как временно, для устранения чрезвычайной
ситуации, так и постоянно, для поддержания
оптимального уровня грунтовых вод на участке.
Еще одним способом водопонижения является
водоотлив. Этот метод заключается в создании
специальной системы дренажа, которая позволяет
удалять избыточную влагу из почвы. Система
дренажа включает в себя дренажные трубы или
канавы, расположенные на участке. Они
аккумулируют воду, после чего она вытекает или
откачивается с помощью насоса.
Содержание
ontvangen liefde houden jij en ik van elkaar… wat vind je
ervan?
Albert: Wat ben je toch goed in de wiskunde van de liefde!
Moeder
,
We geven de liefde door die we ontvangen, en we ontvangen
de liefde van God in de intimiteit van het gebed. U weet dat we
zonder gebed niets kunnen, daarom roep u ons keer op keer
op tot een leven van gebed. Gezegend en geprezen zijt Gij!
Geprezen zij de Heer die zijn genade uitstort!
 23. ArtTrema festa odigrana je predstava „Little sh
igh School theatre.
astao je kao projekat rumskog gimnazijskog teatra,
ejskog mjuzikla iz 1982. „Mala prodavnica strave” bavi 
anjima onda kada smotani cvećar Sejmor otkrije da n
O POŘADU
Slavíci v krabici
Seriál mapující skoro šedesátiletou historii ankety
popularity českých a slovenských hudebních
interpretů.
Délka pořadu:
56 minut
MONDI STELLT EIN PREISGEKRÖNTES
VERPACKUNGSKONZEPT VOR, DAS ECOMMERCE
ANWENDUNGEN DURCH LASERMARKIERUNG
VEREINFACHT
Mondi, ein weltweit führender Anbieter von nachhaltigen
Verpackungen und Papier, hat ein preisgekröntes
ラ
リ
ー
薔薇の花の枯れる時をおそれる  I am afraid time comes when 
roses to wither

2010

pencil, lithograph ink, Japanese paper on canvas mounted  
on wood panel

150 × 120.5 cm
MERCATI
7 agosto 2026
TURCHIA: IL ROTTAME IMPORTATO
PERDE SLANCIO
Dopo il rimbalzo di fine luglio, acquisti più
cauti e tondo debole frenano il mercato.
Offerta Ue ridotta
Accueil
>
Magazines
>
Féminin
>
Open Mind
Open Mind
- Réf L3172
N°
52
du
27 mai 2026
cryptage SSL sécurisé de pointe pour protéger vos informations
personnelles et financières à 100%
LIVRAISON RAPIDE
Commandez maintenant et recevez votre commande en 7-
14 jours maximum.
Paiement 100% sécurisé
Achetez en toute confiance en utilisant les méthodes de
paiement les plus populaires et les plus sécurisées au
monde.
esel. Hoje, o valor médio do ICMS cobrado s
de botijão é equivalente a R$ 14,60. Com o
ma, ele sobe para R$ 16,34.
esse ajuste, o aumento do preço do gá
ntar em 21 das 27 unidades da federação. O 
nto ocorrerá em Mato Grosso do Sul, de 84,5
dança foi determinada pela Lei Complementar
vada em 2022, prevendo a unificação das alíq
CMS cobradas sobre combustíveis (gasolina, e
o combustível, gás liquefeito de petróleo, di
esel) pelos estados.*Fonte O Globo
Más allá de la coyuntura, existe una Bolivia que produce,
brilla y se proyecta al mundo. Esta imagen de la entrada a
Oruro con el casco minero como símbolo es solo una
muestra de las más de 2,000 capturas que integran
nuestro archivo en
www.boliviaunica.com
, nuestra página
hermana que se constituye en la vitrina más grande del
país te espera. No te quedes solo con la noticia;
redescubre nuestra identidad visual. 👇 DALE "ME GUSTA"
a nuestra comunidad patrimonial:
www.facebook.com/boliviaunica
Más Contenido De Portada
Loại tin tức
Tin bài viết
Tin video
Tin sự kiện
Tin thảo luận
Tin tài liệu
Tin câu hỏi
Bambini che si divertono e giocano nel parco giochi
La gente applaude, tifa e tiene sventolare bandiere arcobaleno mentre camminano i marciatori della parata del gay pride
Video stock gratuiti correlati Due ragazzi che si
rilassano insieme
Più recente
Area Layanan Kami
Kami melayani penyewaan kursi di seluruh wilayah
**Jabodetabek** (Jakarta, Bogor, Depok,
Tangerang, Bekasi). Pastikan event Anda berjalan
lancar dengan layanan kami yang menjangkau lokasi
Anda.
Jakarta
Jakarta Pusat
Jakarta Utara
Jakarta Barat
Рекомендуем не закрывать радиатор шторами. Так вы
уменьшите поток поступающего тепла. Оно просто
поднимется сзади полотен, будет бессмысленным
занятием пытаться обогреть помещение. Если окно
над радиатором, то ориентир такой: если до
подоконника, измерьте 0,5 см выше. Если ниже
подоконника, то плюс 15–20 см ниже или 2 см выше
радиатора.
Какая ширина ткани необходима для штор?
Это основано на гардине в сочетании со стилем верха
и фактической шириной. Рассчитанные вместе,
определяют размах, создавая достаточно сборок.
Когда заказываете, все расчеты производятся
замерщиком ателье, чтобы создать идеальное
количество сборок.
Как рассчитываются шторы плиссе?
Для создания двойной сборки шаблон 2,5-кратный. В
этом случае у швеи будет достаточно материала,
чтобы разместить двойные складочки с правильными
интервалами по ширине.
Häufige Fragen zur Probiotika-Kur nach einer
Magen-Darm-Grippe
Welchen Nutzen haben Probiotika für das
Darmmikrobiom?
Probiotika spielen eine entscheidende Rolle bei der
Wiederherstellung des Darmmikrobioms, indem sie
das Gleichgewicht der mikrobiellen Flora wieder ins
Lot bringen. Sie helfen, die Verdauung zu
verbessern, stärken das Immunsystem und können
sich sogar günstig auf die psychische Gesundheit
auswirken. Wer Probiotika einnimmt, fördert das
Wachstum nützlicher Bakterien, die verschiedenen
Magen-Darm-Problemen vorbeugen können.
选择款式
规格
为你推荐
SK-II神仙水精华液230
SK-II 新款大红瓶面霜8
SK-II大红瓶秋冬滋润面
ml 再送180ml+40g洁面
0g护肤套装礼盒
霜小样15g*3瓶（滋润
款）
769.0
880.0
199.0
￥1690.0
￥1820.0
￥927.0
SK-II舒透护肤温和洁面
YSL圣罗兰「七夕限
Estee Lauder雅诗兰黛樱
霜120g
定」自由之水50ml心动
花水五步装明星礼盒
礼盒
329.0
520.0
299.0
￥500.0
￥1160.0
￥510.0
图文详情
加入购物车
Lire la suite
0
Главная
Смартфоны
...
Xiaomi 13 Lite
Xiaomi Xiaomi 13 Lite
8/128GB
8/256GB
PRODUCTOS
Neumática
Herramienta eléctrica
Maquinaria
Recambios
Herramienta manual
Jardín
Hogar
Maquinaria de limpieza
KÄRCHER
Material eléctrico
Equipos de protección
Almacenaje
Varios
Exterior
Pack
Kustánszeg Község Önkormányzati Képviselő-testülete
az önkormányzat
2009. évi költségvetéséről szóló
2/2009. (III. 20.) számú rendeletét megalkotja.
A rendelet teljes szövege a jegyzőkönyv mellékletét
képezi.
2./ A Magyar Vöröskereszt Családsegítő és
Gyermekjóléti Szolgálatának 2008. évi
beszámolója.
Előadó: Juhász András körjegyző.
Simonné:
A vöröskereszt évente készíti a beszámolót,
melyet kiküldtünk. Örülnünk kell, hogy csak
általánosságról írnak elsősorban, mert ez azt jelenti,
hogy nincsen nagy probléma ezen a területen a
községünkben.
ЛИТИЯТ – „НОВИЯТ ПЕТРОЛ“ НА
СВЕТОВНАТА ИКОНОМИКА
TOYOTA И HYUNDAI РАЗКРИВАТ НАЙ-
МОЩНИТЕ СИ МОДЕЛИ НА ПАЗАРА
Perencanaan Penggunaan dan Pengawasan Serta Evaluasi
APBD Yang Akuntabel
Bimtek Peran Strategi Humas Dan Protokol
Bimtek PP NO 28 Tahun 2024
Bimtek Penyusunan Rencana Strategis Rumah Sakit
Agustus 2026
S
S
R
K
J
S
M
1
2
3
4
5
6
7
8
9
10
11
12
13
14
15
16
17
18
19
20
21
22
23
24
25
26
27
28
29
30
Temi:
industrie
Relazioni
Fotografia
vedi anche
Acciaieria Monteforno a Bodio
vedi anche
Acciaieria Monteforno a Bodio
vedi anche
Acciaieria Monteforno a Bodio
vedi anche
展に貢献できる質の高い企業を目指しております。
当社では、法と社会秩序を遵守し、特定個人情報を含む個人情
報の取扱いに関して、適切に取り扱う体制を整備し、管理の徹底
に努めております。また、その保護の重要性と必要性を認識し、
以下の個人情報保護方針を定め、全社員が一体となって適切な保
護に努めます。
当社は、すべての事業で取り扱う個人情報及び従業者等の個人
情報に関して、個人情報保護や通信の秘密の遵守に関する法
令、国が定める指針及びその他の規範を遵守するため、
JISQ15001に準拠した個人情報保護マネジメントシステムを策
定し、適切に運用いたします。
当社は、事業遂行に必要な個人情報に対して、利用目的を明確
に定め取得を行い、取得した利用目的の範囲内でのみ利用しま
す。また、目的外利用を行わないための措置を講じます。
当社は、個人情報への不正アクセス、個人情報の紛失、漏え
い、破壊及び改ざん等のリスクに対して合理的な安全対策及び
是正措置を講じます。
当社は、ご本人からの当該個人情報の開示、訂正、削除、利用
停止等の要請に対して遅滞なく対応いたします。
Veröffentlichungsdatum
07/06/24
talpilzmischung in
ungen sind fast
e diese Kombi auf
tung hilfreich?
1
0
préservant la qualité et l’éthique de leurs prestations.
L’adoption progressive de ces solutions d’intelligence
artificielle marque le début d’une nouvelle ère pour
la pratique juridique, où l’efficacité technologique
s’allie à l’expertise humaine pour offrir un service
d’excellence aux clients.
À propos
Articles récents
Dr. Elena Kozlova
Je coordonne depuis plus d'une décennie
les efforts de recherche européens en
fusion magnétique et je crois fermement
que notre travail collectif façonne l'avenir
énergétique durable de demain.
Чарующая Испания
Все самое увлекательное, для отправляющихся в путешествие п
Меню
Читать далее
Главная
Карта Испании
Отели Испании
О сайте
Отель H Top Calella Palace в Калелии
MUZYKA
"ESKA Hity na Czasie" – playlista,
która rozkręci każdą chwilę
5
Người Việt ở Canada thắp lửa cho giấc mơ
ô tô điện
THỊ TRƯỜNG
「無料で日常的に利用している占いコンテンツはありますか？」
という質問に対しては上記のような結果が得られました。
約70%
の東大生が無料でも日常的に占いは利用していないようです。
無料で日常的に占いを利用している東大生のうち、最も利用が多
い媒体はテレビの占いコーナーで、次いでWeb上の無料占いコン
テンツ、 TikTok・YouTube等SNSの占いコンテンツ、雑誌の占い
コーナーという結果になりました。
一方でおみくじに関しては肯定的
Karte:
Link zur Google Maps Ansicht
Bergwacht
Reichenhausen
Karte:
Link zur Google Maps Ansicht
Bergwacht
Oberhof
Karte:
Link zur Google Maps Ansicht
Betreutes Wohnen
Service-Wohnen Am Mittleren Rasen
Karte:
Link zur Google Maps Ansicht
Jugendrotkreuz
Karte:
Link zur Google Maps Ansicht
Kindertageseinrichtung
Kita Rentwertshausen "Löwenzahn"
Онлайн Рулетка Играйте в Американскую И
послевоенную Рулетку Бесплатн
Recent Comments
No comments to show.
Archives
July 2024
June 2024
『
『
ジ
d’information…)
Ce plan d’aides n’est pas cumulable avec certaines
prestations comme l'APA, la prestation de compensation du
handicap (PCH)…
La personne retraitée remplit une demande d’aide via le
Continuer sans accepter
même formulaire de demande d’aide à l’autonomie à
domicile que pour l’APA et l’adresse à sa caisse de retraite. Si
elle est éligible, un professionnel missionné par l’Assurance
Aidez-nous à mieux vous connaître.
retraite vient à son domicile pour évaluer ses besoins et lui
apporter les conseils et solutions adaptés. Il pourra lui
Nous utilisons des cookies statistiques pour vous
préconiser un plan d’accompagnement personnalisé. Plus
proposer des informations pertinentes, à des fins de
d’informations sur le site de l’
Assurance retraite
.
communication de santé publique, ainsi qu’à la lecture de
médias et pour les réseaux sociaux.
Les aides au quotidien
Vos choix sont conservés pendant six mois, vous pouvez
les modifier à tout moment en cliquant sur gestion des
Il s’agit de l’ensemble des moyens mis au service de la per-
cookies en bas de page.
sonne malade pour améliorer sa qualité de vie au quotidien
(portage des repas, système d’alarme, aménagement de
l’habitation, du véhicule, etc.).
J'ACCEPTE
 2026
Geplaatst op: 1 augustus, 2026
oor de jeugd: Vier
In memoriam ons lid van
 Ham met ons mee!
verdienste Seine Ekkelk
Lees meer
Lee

- Exercise aim
Make a list of all lines in the data that contain "retraite".

- Solution for this exercise
domicile que pour l’APA et l’adresse à sa caisse de retraite. Si
retraite vient à son domicile pour évaluer ses besoins et lui
Assurance retraite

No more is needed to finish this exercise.